MONSEIGNEUR JIRYES DOMAT, MARONITE SUPERIOR

The woes and persecutions of the Armenians at the hands of their Moslem rulers have been makers of history for centuries. Armenia has great prestige as a Christian nation. A little before Rome was converted to the faith, Armenia, under the teaching of Gregory “the Illuminator,” had become the first Christian kingdom. Next to the Greek Church, it is to-day the most important in the East. In Jerusalem they have a great church and monastery on Mt. Zion. Their permanent following is not large—not more than eight hundred—but thousands of pilgrims come yearly to tarry awhile in the sacred places.

HIS BEATITUDE ABIGHATIOS II, SYRIAN PATRIARCH OF JERUSALEM

HIS BEATITUDE DAMIANOS, GREEK PATRIARCH OF JERUSALEM

Their patriarch is His Beatitude Izimerlian, and they keep the shrine and tomb of St. James, whom Herod slew with the sword.

The Copts are an echo of far-away Egypt, where in the early centuries they were the dominant Christian force. Alexandria was one of the first great Christian capitals, and her patriarch and bishops were potent forces in the early church councils. Chief among them was St. Athanasius, who at the first General Council battled against the “iota,” the single letter that made or unmade the definition of the divinity of Christ. In Egypt to-day the Copts are looked upon as by far the most intellectual and capable of the mixed and tangled population. The Copts have no colony in Jerusalem, except for a few men engaged in banking or other commercial pursuits. However, multitudes of Copts come from Egypt at the times of the great festivals, and shelter and oversight are necessary for their protection. They have three monasteries, one being close beside the Church of the Holy Sepulcher. Here lives their bishop, His Eminence Thimethos, and from his household are furnished daily two priests whose high and singular dignity it is to be shut up in the great church each night, to keep watch beside the Holy Sepulcher.

Away to the south, beyond the cataracts of the Nile, preserved through long ages by its desert sands, lies the remains of one of the oldest relics of civilization, Abyssinia (wrongly associated with the ancient Sheba, now known to have been located in southwest Arabia, and whose queen came to Jerusalem to see King Solomon’s splendor and glory).

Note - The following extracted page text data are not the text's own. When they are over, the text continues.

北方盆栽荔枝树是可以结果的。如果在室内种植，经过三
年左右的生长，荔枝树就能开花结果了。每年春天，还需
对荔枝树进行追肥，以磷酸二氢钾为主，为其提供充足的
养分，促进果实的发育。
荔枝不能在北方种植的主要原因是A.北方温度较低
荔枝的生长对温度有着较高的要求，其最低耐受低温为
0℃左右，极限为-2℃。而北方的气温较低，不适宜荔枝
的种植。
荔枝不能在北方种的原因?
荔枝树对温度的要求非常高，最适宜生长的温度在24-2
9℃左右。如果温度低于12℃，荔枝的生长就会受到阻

In A.D. 338, St. Athanasius appointed a bishop for the Abyssinians, who had received Christianity, so the legends say, from two sailors cast upon their coasts. Through the march of fifteen centuries Christianity has endured there, though in a debased form, contaminated by ancient heresies, and absorbing much from Judaism. Their patriarch is always a Coptic monk appointed and consecrated by the Patriarch of Egypt. In Jerusalem they maintain a large monastery and convent, where devout men and women spend their lives. They have recently built a new chapel, which is the seat of their abbot, Monseigneur Mahsanto.